Note that if your server dies, math-captcha currently does not store or track any state, so any files in the temporary directory will be left there. I would recommend deleting all files on server startup, but this is not done automatically in case your temporary folder is shared with other programs.
Operators and Expressions
The default operators available are addition, subtraction, multiplication, and division. You may define additional operators by creating an instance of c.Operator and adding it to a CAPTCHA instance by calling mc.operators.push(operator)
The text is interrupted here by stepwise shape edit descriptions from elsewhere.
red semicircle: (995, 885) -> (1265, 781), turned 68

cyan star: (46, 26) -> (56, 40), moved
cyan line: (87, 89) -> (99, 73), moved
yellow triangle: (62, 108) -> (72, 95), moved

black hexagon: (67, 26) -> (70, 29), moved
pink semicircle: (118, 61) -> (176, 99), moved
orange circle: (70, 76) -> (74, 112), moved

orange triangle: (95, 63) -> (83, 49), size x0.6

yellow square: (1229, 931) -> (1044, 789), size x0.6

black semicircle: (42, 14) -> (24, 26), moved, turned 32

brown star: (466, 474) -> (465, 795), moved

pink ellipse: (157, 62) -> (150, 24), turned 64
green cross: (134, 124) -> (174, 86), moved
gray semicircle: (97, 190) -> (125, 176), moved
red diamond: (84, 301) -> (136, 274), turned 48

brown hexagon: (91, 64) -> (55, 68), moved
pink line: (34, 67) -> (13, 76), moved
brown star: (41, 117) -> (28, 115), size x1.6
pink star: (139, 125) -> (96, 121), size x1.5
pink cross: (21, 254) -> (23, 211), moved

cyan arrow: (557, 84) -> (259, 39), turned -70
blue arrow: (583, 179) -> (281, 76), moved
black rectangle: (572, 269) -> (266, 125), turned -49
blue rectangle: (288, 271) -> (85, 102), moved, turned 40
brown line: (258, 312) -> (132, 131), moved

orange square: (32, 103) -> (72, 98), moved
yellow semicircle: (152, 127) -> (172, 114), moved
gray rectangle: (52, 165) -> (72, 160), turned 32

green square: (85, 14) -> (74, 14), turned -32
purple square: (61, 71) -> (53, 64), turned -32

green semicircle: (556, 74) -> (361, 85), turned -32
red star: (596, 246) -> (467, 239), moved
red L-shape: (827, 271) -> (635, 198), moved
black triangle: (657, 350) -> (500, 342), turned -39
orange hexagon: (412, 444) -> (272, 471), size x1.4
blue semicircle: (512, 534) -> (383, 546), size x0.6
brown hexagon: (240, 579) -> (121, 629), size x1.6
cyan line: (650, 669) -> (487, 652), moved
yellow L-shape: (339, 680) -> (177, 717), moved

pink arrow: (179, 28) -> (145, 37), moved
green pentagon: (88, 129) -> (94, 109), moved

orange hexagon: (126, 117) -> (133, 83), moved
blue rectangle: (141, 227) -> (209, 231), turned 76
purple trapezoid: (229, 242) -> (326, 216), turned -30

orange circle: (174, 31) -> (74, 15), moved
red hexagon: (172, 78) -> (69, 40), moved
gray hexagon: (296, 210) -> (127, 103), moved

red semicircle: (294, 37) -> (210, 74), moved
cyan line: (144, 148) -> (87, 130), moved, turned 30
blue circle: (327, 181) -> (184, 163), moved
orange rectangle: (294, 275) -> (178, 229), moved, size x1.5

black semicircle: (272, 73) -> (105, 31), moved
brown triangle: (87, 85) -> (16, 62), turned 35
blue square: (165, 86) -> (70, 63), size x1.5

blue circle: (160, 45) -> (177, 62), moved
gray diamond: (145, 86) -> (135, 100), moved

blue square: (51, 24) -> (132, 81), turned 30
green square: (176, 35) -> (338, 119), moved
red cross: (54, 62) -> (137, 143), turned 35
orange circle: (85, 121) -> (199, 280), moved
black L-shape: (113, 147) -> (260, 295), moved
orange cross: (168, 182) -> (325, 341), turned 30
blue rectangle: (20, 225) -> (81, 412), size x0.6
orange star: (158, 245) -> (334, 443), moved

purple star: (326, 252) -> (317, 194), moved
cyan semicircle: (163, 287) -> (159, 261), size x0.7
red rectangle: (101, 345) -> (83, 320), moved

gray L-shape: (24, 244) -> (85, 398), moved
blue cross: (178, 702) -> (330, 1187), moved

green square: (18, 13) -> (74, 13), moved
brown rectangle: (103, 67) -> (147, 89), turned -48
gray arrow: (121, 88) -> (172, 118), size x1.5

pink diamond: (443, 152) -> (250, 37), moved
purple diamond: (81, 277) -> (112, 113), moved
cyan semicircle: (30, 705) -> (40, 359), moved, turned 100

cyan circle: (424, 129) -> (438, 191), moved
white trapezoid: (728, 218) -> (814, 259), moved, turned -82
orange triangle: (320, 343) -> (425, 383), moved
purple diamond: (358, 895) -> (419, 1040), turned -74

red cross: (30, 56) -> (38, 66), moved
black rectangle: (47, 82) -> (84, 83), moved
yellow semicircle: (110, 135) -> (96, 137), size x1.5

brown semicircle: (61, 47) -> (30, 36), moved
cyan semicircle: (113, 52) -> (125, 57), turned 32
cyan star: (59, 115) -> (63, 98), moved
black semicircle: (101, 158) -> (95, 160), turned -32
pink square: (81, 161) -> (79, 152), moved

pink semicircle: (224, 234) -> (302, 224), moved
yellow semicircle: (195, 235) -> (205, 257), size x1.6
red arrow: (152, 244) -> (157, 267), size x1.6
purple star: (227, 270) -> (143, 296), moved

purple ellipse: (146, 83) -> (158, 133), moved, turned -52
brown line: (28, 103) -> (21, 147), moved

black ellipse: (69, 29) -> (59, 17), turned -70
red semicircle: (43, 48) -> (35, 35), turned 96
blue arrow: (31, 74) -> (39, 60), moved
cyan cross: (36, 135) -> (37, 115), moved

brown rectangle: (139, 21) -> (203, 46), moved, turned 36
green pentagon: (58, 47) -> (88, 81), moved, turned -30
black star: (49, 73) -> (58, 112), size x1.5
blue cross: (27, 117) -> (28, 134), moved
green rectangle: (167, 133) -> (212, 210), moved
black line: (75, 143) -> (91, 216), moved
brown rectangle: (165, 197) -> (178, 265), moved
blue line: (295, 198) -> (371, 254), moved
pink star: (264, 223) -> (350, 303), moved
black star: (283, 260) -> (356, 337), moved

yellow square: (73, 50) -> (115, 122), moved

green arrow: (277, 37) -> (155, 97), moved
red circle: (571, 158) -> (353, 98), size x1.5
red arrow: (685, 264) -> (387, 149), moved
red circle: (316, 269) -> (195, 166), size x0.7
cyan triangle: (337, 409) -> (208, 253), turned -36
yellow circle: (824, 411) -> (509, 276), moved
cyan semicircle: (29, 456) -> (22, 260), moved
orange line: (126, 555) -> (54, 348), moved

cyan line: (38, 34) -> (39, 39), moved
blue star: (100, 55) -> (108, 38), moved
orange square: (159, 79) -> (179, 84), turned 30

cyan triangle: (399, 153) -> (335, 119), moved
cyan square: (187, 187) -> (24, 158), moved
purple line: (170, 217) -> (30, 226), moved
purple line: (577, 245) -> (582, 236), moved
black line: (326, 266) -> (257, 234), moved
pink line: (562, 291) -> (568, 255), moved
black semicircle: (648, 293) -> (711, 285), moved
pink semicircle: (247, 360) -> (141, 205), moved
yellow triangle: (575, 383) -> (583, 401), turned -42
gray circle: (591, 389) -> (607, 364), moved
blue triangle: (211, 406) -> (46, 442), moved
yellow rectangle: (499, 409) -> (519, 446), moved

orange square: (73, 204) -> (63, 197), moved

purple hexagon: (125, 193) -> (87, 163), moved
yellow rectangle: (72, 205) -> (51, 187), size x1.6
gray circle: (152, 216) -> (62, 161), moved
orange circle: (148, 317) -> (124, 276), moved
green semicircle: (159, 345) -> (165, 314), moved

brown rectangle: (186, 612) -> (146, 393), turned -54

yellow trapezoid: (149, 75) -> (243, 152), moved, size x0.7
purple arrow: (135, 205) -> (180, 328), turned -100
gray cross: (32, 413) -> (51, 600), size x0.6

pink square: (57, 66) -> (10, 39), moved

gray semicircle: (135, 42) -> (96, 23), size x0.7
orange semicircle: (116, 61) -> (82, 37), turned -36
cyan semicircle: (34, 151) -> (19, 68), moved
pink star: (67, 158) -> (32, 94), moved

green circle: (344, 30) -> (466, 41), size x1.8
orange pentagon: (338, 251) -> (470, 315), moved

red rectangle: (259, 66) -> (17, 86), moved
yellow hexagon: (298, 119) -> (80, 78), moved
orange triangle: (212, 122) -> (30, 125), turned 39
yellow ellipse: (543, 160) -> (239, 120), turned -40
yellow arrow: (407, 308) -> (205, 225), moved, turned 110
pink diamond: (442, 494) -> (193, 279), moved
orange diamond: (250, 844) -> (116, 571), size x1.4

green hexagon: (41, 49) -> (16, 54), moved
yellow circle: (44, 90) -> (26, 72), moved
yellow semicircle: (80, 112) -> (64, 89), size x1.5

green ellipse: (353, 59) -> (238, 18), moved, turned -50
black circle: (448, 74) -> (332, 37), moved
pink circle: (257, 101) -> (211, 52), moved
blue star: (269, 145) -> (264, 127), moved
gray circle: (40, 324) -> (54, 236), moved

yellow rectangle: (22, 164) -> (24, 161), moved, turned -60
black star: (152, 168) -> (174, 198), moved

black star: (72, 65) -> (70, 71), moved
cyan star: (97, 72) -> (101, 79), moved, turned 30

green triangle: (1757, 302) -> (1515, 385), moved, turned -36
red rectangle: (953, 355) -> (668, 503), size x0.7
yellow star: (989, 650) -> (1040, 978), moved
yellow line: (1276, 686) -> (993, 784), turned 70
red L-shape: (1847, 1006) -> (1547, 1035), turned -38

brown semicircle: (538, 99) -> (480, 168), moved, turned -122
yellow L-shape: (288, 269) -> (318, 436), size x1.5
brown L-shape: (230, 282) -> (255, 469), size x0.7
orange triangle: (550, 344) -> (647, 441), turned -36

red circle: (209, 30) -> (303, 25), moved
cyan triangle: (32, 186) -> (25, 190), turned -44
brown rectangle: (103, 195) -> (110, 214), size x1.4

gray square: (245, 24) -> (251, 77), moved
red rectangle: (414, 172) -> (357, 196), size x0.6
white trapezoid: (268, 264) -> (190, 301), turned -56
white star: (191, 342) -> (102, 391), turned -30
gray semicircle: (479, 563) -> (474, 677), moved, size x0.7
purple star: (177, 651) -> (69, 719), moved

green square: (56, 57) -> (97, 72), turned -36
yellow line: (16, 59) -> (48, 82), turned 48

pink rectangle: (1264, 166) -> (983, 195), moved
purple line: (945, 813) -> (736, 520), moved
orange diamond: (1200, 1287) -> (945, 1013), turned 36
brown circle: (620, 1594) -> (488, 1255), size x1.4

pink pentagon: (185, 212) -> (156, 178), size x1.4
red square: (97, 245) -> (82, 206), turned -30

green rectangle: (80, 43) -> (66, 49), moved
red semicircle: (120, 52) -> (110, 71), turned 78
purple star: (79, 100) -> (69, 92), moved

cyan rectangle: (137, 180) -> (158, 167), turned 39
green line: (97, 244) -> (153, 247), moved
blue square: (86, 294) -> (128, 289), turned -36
. Currently, new operators are defined by having a precedence, associativity, a latex string for rendering, an arity, and a callback that evaluates the operator when given the correct number of numerical arguments. The LaTeX string will have parameters placed via regular expression matching $1, $2, etc. for n arguments. I would not advise more than 9 arguments, because the replacement is not very sophisticated right now and will likely replace $10 with $1 followed by a zero, and then ignore the actual 10th argument.
Creating custom operators is not very well documented because I anticipate this will change soon, as there are some limitations to the current scheme. Read the code and look at the built in operators if you wish to define your own, for the time being.